Hemen hemen gençlerin yarısı, ailelerin onların kararlarını destekliyor olduğunu, kendisi ile gurur duyduklarını ifade ediyor. Diğer yarısı ise kararlarının ya desteklenmediğini ya da bu konuda ortada bir noktada olduklarını belirtiyorlar. Bu farklılıklara rağmen kendilerini ailelerinin yanında güvende hissedenlerin oranı yüksek, her on gençten yedisi bu şekilde hissediyor. Ailelerin bu sorumluğun farkında olmalarını ve hakkını vermelerini diliyorum. Gençlik doğal olarak “gelecek” çağrışımı yapan bir sözcük. Pandemi gençliği maalesef geleceğinden endişeli. Her on gençten altısı geleceğinden endişe duyduğunu belirtiyor. Özellikle de eğitim, işsizlik ve kadın-erkek eşitliği konularını önemsiyorlar. Gelecekteki iş hayatlarına dair beklentilerinde yaşlarının verdiği heyecanı, cesareti görebiliyoruz, her on gençten altısı kendi işini kurma hayali kuruyor. Birkaç nesil öncesinde rakipsiz tercih olan kamu kurumları arkalarda kalmış durumda, devlet görevi ancak her beş gençten birine çekici geliyor.

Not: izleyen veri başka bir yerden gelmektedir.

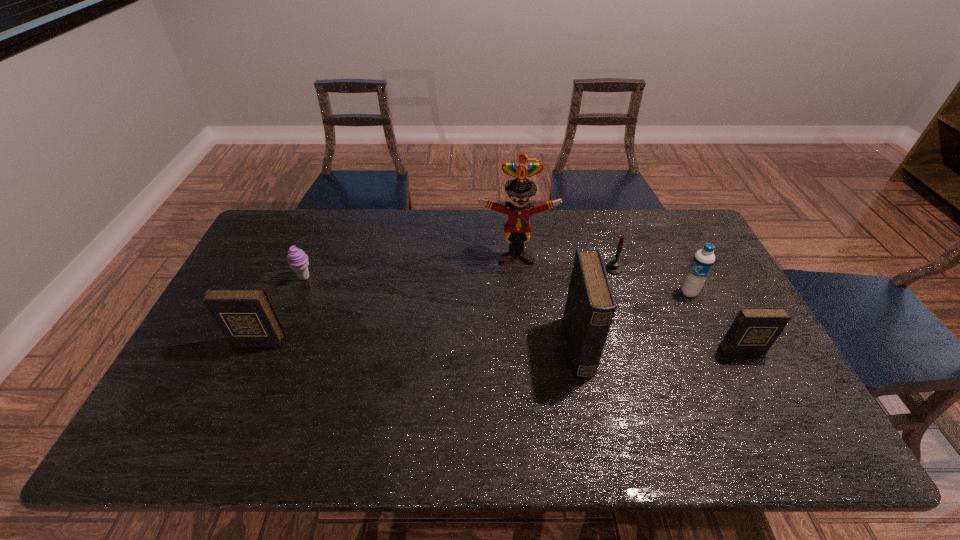 Locate an element on the screen. This screenshot has width=960, height=540. free spot located 0.080m on the front cover of the rightmost diary is located at coordinates (757, 380).

Find the location of a particular element. blank space located 0.270m on the front of the candle is located at coordinates (637, 343).

This screenshot has height=540, width=960. What are the coordinates of `vacant space located on the front-facing side of the nutcracker` in the screenshot? It's located at (518, 275).

Identify the location of vacant area located on the left of the icecream. (256, 278).

The image size is (960, 540). Find the location of `free location located 0.140m on the label of the fourth nearest object`. free location located 0.140m on the label of the fourth nearest object is located at coordinates (634, 292).

I want to click on vacant space located on the label of the fourth nearest object, so click(x=613, y=292).

The image size is (960, 540). Find the location of `free space located on the label of the fourth nearest object`. free space located on the label of the fourth nearest object is located at coordinates (597, 292).

The width and height of the screenshot is (960, 540). What are the coordinates of `object situated at the far edge` in the screenshot? It's located at (517, 230).

Where is `object present at the left edge`? The height and width of the screenshot is (540, 960). object present at the left edge is located at coordinates (246, 317).

Identify the location of diary that is positioned at the right edge. [x=754, y=330]. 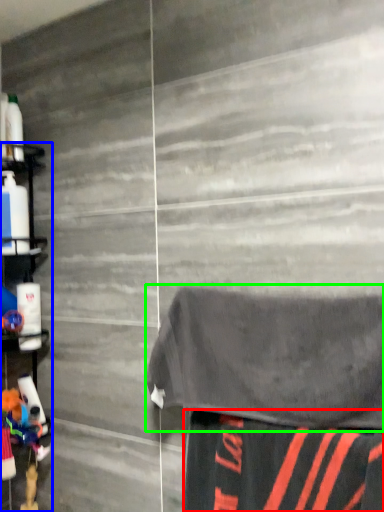 Question: Which object is positioned farthest from fabric (highlighted by a red box)? Select from shelf (highlighted by a blue box) and bath towel (highlighted by a green box).

Choices:
 (A) shelf
 (B) bath towel

Answer: (A) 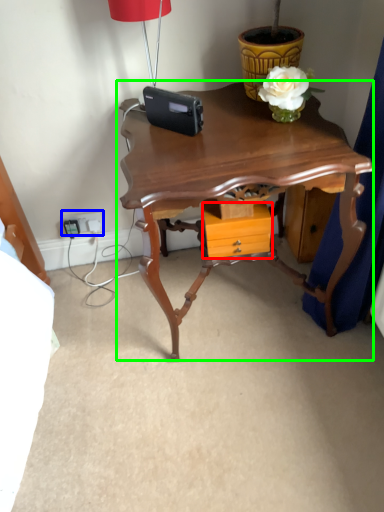 Question: Which object is positioned farthest from drawer (highlighted by a red box)? Select from electric outlet (highlighted by a blue box) and table (highlighted by a green box).

Choices:
 (A) electric outlet
 (B) table

Answer: (A) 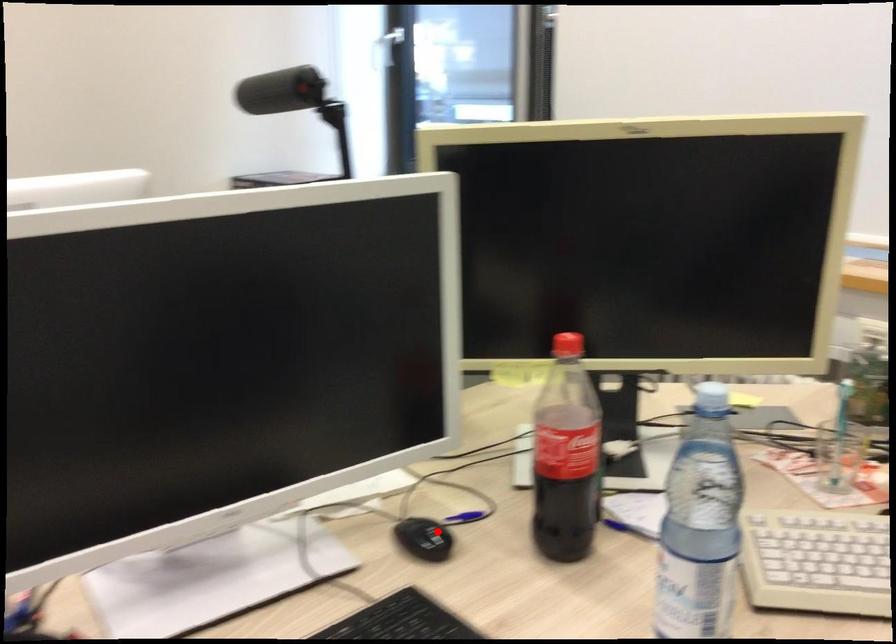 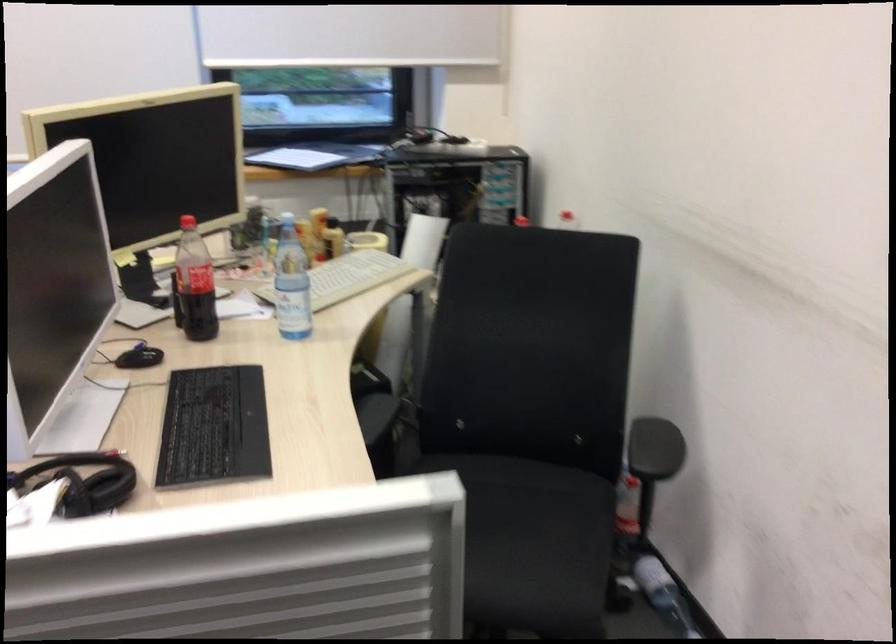 The point at the highlighted location is marked in the first image. Where is the corresponding point in the second image?

(140, 357) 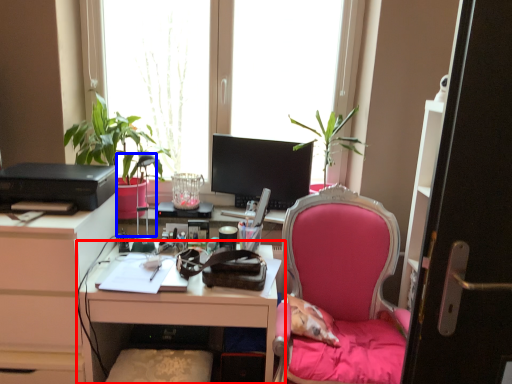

Ipsos Türkiye CEO’su Sidar Gedik
Geleceğe hazırlanırken bugünü ciddi şekilde sosyal medyada geçirdiklerini belirteyim. Uyku harici zamanlarının ortalama beşte birini sosyal medya kullanarak geçiriyorlar, yaklaşık 3.5 saat. Yemek, okul, yol gibi diğer zamanları da dikkate alırsak sosyal medyanın hayatlarında kapladıkları alanın aslında ne seviyede olduğunu daha iyi kestirebiliriz. Bu da zamanımızın bir diğer gerçeği. Bu kadar büyük bir içerik bombardımanı varken daha farklı bir sonuç beklememek lazım bence. Sosyal medyada sunulan içeriklerin, bu alanda şirketler, devletler veya uluslararası kuruluşlarca yapılacak düzenlemelerin ve nihayetinde o meşhur “algoritmaların” önümüzdeki on yılda izleyeceği seyir, “gelecek” için birinci derecede belirleyici unsur olacak.